Extracted page text data
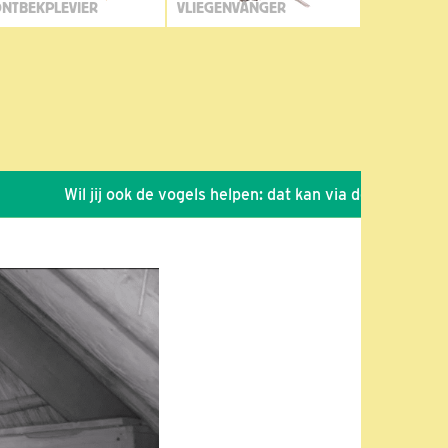
NTBEKPLEVIER
VLIEGENVANGER
Wil jij ook de vogels helpen: dat kan via de link!
*
Seiz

▸ WORK ITEM
Here the records must be restated exactly, minus any images.

▸ ANSWER TO THIS PROBLEM
NTBEKPLEVIER
VLIEGENVANGER
Wil jij ook de vogels helpen: dat kan via de link!
*
Seiz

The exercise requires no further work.